Repeat the listing exactly, line by line, and leave the pictures behind.
===
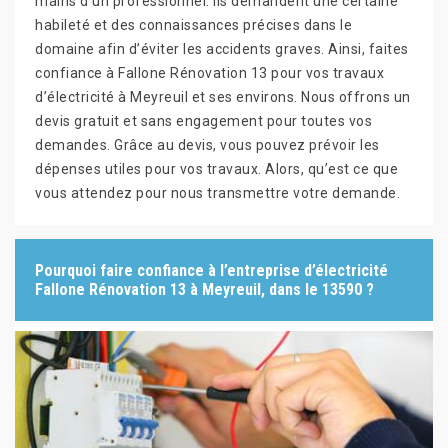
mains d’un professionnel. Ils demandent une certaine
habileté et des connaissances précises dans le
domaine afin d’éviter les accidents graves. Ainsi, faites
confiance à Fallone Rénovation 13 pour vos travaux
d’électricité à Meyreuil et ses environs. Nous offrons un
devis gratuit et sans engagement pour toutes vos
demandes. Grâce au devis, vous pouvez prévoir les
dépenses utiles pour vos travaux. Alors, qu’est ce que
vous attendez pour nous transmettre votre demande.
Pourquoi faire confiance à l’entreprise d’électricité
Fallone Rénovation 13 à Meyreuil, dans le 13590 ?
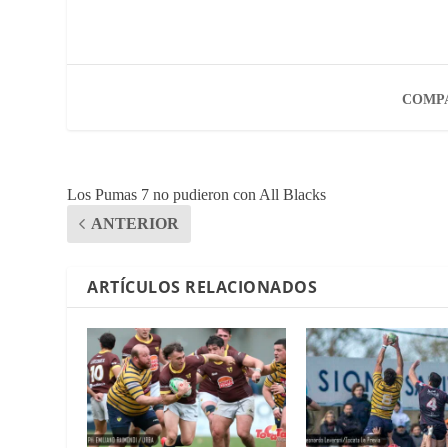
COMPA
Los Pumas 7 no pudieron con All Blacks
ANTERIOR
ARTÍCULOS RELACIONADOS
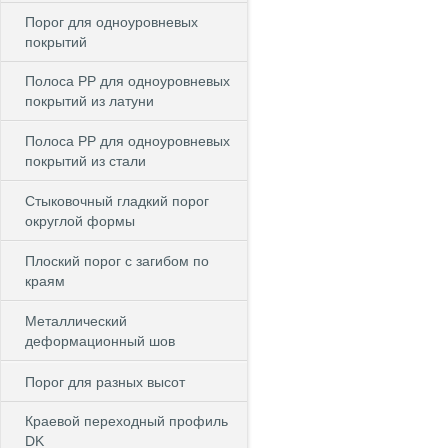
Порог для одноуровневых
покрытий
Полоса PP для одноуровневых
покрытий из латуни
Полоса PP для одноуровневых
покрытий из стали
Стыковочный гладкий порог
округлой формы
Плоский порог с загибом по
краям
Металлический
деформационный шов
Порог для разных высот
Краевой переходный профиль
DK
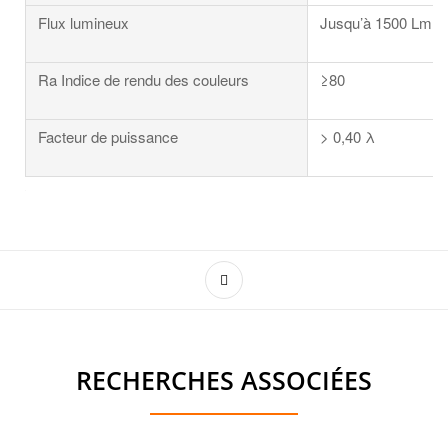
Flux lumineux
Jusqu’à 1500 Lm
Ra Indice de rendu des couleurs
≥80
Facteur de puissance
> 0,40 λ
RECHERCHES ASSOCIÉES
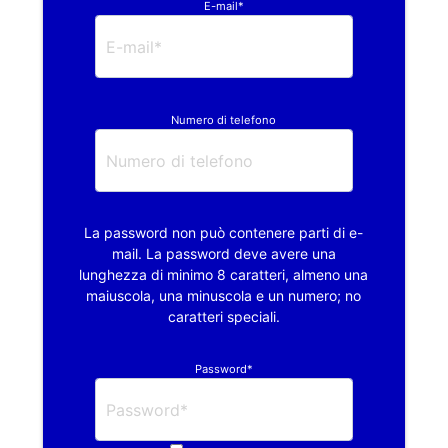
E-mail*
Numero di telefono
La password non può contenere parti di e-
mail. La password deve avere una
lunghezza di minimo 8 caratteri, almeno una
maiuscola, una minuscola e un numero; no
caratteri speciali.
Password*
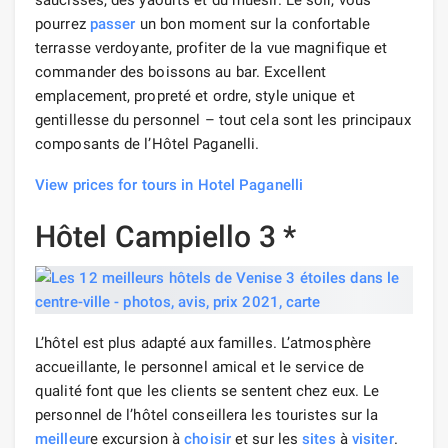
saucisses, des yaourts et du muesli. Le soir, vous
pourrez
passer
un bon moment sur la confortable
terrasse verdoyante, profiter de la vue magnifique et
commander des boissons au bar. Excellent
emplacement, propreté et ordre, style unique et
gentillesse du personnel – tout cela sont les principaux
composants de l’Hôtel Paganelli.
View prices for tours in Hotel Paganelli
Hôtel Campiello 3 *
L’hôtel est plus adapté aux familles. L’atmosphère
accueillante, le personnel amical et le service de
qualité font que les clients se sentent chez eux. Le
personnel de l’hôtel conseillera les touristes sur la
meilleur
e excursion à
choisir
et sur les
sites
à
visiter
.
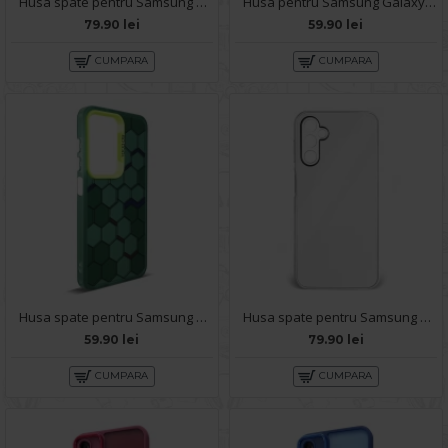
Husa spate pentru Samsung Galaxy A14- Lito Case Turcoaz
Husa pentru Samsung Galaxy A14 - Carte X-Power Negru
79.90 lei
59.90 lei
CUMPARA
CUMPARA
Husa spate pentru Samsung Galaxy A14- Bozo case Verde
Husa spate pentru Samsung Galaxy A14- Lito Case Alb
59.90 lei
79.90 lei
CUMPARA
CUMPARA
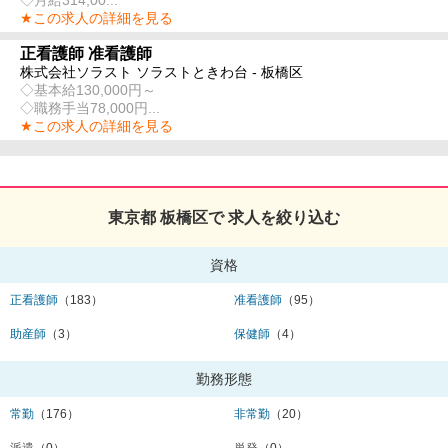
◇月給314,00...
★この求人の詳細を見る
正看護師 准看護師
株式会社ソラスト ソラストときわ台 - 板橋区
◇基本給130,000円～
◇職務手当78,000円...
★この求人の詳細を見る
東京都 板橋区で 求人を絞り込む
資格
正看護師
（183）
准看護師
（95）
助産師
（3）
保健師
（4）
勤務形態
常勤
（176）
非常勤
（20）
===
• [WRITTEN ANSWER]:
mains d’un professionnel. Ils demandent une certaine
habileté et des connaissances précises dans le
domaine afin d’éviter les accidents graves. Ainsi, faites
confiance à Fallone Rénovation 13 pour vos travaux
d’électricité à Meyreuil et ses environs. Nous offrons un
devis gratuit et sans engagement pour toutes vos
demandes. Grâce au devis, vous pouvez prévoir les
dépenses utiles pour vos travaux. Alors, qu’est ce que
vous attendez pour nous transmettre votre demande.
Pourquoi faire confiance à l’entreprise d’électricité
Fallone Rénovation 13 à Meyreuil, dans le 13590 ?
COMPA
Los Pumas 7 no pudieron con All Blacks
ANTERIOR
ARTÍCULOS RELACIONADOS
Порог для одноуровневых
покрытий
Полоса PP для одноуровневых
покрытий из латуни
Полоса PP для одноуровневых
покрытий из стали
Стыковочный гладкий порог
округлой формы
Плоский порог с загибом по
краям
Металлический
деформационный шов
Порог для разных высот
Краевой переходный профиль
DK
Flux lumineux
Jusqu’à 1500 Lm
Ra Indice de rendu des couleurs
≥80
Facteur de puissance
> 0,40 λ
RECHERCHES ASSOCIÉES
E-mail*
Numero di telefono
La password non può contenere parti di e-
mail. La password deve avere una
lunghezza di minimo 8 caratteri, almeno una
maiuscola, una minuscola e un numero; no
caratteri speciali.
Password*
saucisses, des yaourts et du muesli. Le soir, vous
pourrez
passer
un bon moment sur la confortable
terrasse verdoyante, profiter de la vue magnifique et
commander des boissons au bar. Excellent
emplacement, propreté et ordre, style unique et
gentillesse du personnel – tout cela sont les principaux
composants de l’Hôtel Paganelli.
View prices for tours in Hotel Paganelli
Hôtel Campiello 3 *
L’hôtel est plus adapté aux familles. L’atmosphère
accueillante, le personnel amical et le service de
qualité font que les clients se sentent chez eux. Le
personnel de l’hôtel conseillera les touristes sur la
meilleur
e excursion à
choisir
et sur les
sites
à
visiter
.
Husa spate pentru Samsung Galaxy A14- Lito Case Turcoaz
Husa pentru Samsung Galaxy A14 - Carte X-Power Negru
79.90 lei
59.90 lei
CUMPARA
CUMPARA
Husa spate pentru Samsung Galaxy A14- Bozo case Verde
Husa spate pentru Samsung Galaxy A14- Lito Case Alb
59.90 lei
79.90 lei
CUMPARA
CUMPARA
◇月給314,00...
★この求人の詳細を見る
正看護師 准看護師
株式会社ソラスト ソラストときわ台 - 板橋区
◇基本給130,000円～
◇職務手当78,000円...
★この求人の詳細を見る
東京都 板橋区で 求人を絞り込む
資格
正看護師
（183）
准看護師
（95）
助産師
（3）
保健師
（4）
勤務形態
常勤
（176）
非常勤
（20）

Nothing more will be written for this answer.